In his book Introduction to Topology, Bert Mendelson asks to prove that
$(\Bbb Z,d_p)$
is a metric space, where $p$ is a fixed prime and
$d_p(m,n)=\begin{cases} 0 \;,\text{ if }m=n \cr {p^{-t}}\;,\text{ if } m\neq n\end{cases}$
where $t$ is the multiplicty with which $p$ divides $m-n$. Now, it is almost trivial to check the first three properties, namely, that
$d(m,n) \geq 0$
$d(m,n) =0 \iff m=n$
$d(m,n)=d(n,m)$
and the only laborious was to check the last property (the triangle inequality). I proceeded as follows:
Let $a,b,c$ be integers, and let
$a-b=p^s \cdot k$
$b-c=p^r \cdot l$
where $l,k$ aren't divisible by $p$.
Then $a-c=(a-b)+(b-c)=p^s \cdot k+p^r \cdot l$
Now we have three cases, $s>r$, $r>s$ and $r=s$. We have respectively:
$a-c=(a-b)+(b-c)=p^r \cdot(p^{s-r} \cdot k+ l)=p^r \cdot Q$ $a-c=(a-b)+(b-c)=p^{s} \cdot( k+p^{r-s} \cdot l)=p^s \cdot R$ $a-c=(a-b)+(b-c)=p^s \cdot (k+l)=p^s \cdot T$
In any case,
$d\left( {a,c} \right) \leqslant d\left( {a,b} \right) + d\left( {b,c} \right)$
since
$\eqalign{ & \frac{1}{{{p^r}}} \leqslant \frac{1}{{{p^s}}} + \frac{1}{{{p^r}}} \cr & \frac{1}{{{p^s}}} \leqslant \frac{1}{{{p^s}}} + \frac{1}{{{p^r}}} \cr & \frac{1}{{{p^s}}} \leqslant \frac{1}{{{p^s}}} + \frac{1}{{{p^s}}} \cr} $
It might also be the case $k+l=p^u$ for some $u$ so that the last inequality is
$\frac{1}{{{p^{s + u}}}} \leqslant \frac{1}{{{p^s}}} + \frac{1}{{{p^s}}}$
$(1)$ Am I missing something in the above?
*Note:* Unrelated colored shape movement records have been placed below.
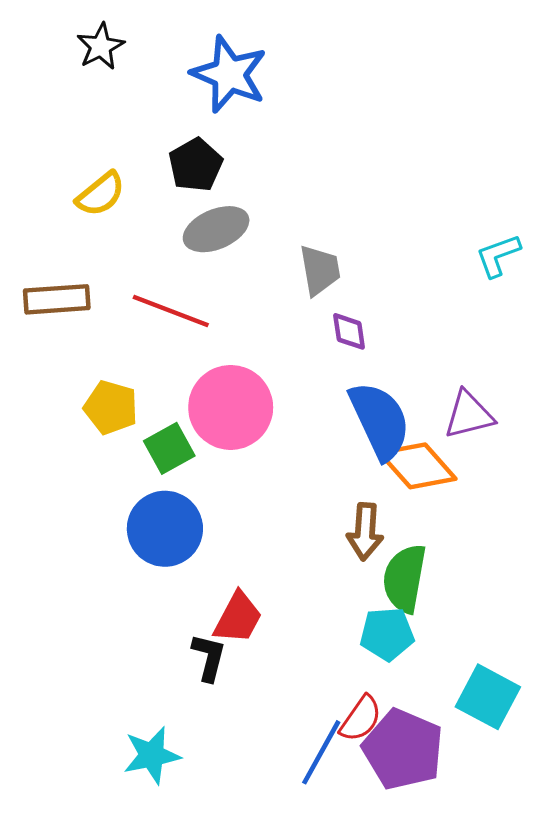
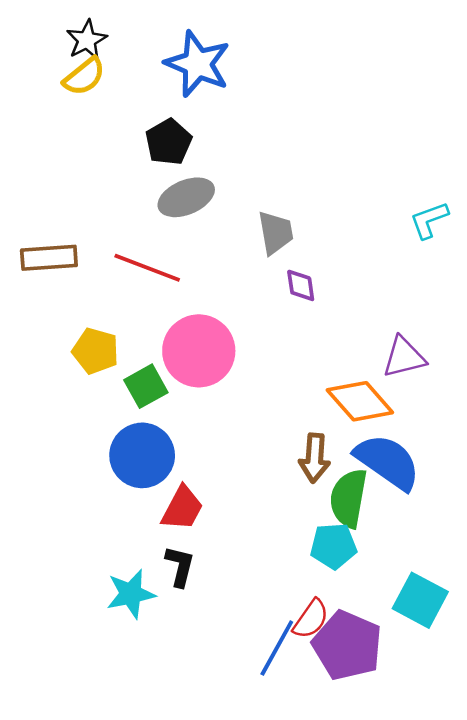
yellow semicircle: (101, 194) -> (84, 76), moved
blue semicircle: (380, 421) -> (388, 462), moved, turned -30
red trapezoid: (238, 618) -> (182, 508), moved
cyan star: (152, 755) -> (131, 594), moved

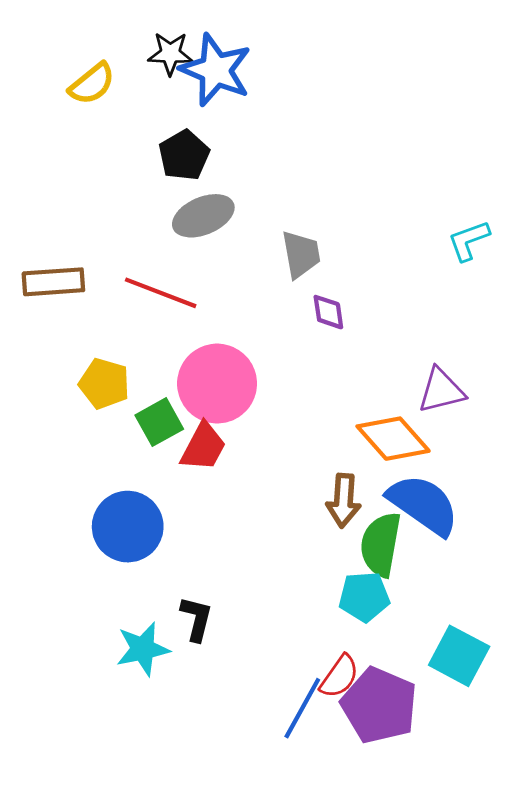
black star: (87, 40) -> (170, 54), moved, turned 30
blue circle: (142, 455) -> (128, 527), moved
red trapezoid: (182, 508) -> (203, 447), moved

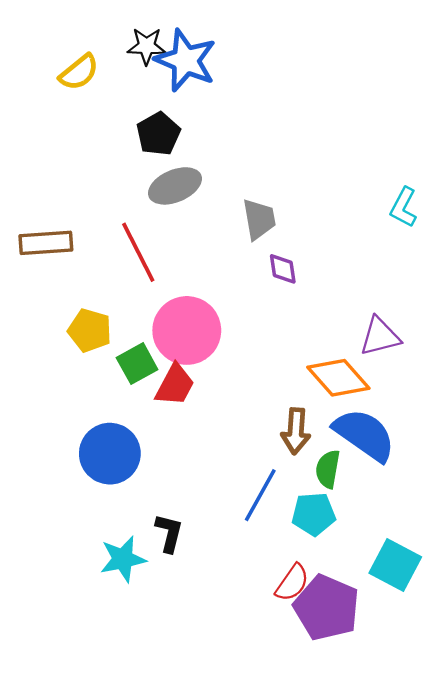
cyan L-shape: (469, 241) -> (404, 207), turned -42
red line: (161, 293) -> (138, 252), turned 42
green semicircle: (381, 544) -> (328, 469), size x0.7
blue line: (302, 708) -> (260, 495), moved

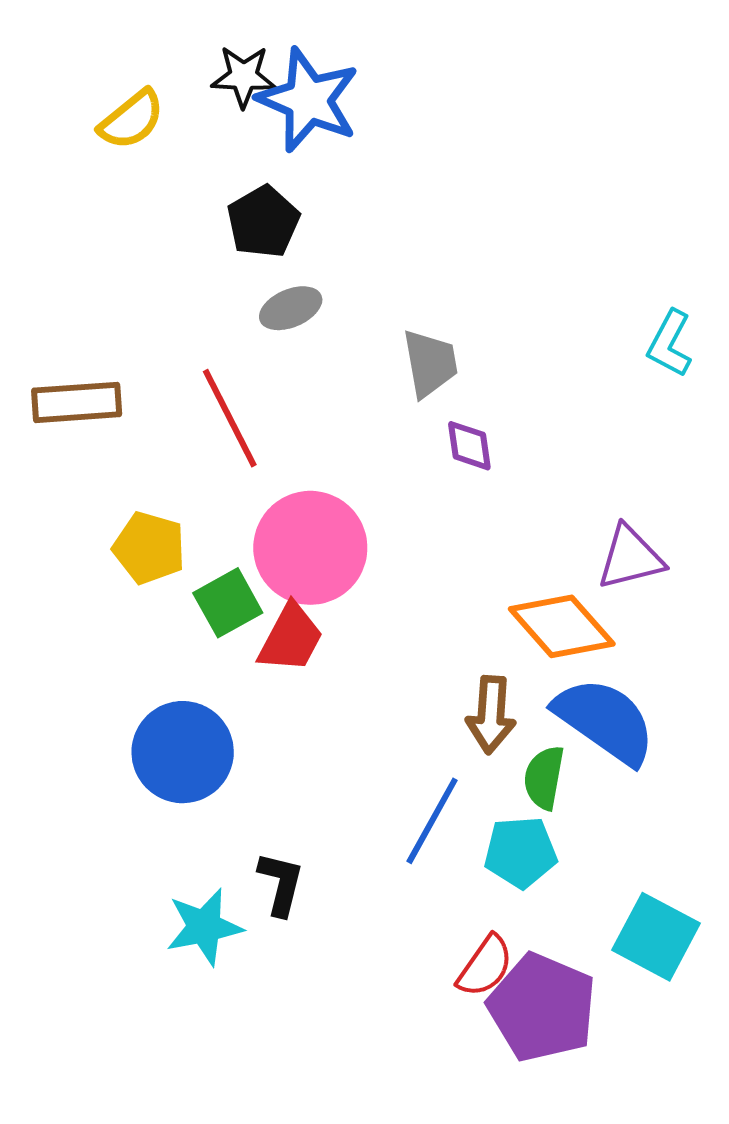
gray ellipse: (175, 186) -> (291, 308), size x0.7

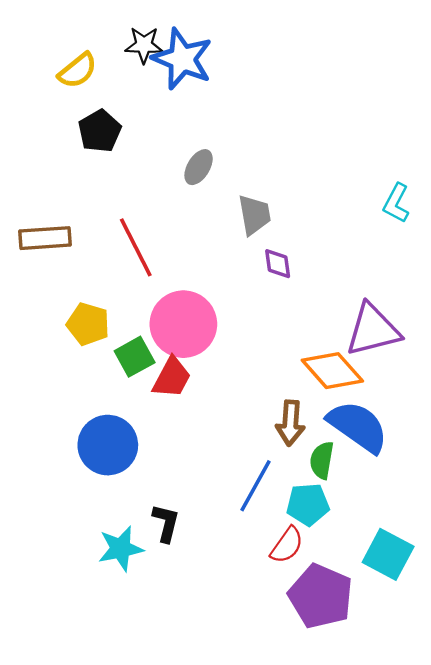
black pentagon: (263, 222) -> (100, 131), moved
gray ellipse: (291, 308) -> (199, 167), moved, turned -36
purple triangle: (630, 558) -> (373, 330), size x1.4
red semicircle: (485, 966) -> (287, 545), moved

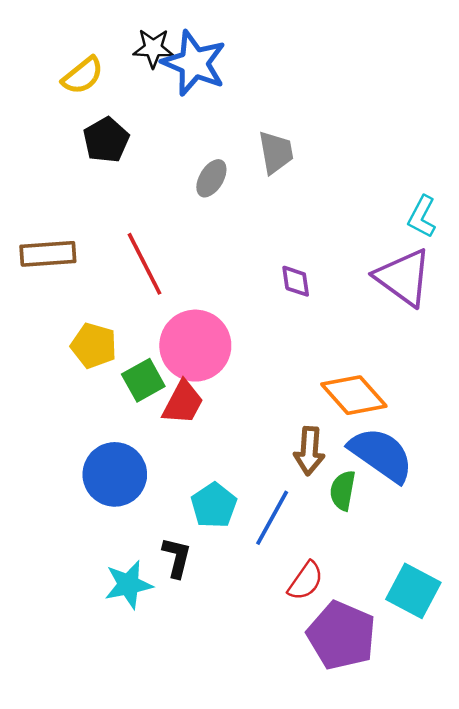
gray trapezoid: (254, 215) -> (276, 152), moved
purple triangle: (373, 330) -> (403, 277), moved, turned 50
cyan pentagon: (308, 504) -> (214, 505), moved, turned -30

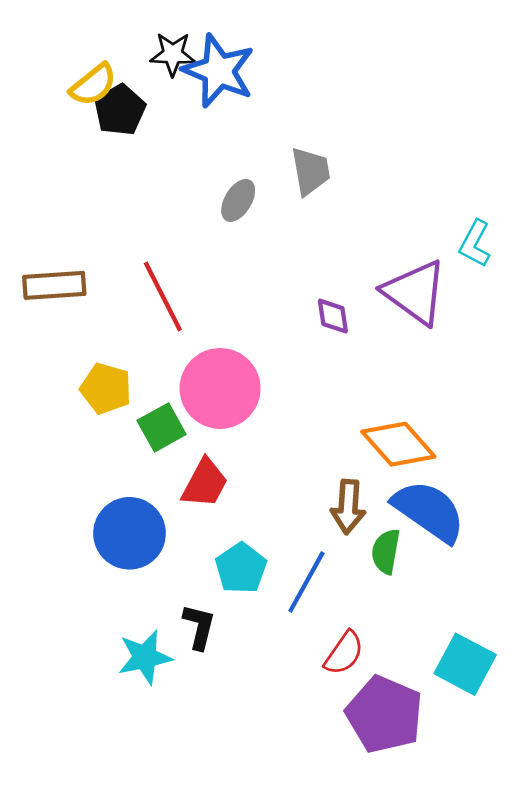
black pentagon: (106, 140) -> (120, 110), moved
purple triangle: (403, 277) -> (415, 292), moved
red trapezoid: (183, 403) -> (205, 483), moved

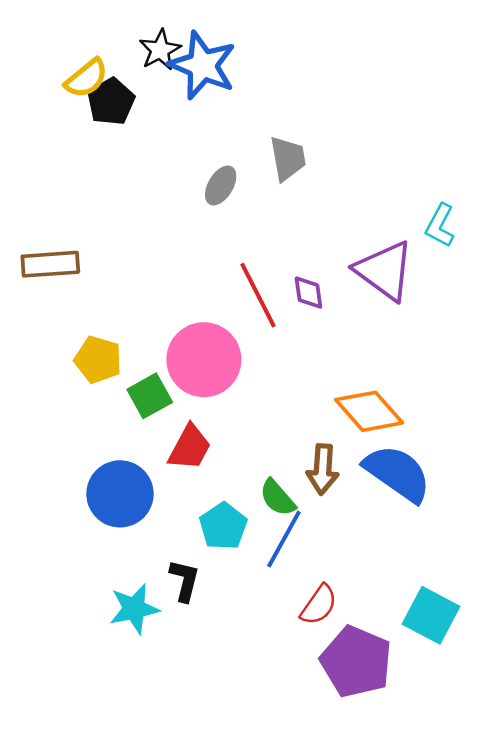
black star: (173, 54) -> (160, 50), turned -30
red line: (163, 297) -> (258, 295), moved
green semicircle: (386, 551) -> (277, 498), moved, turned -51

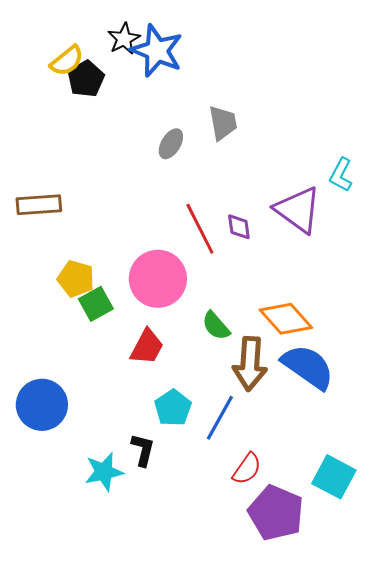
green square: (150, 396) -> (96, 304), moved
brown arrow: (323, 469) -> (250, 364), size x1.4
blue circle: (120, 494) -> (42, 405), moved
green semicircle: (277, 498) -> (216, 326), moved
The author asks to prove that in fact, if $t=t_p(m,n)$ is the exponent of $p$, that
$t\left( {a,c} \right) \geqslant \min \left\{ {t\left( {a,b} \right),t\left( {b,c} \right)} \right\}$
That seems to follow from the above arguement, since if $s \neq r$ then
$t\left( {a,c} \right) = t\left( {a,b} \right){\text{ or }}t\left( {a,c} \right) = t\left( {b,c} \right)$
and if $s=r$ then
$t\left( {a,c} \right) \geqslant t\left( {a,b} \right){\text{ or }}t\left( {a,c} \right) \geqslant t\left( {b,c} \right)$
$(2)$ Is there any further reading you can suggest on $p$-adicity?